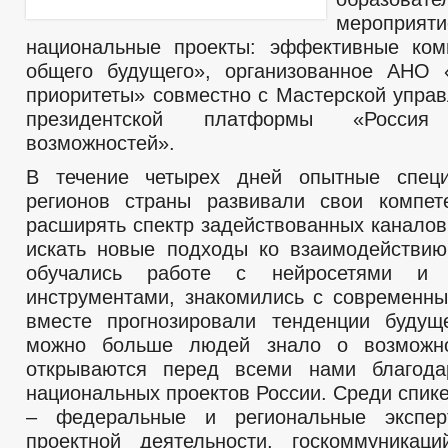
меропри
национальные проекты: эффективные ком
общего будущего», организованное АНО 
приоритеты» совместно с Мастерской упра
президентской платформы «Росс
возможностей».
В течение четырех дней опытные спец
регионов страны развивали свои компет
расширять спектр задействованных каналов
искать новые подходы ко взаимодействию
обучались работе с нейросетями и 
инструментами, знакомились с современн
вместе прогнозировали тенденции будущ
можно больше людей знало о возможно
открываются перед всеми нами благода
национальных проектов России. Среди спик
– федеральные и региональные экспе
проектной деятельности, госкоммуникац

#####

Everything from the line containing "обучались работе с нейросетями и" through the line containing "и региональные экспе" in the material above should be retyped exactly, both ends included, and nothing more.

# [Expected answer]
обучались работе с нейросетями и 
инструментами, знакомились с современн
вместе прогнозировали тенденции будущ
можно больше людей знало о возможно
открываются перед всеми нами благода
национальных проектов России. Среди спик
– федеральные и региональные экспе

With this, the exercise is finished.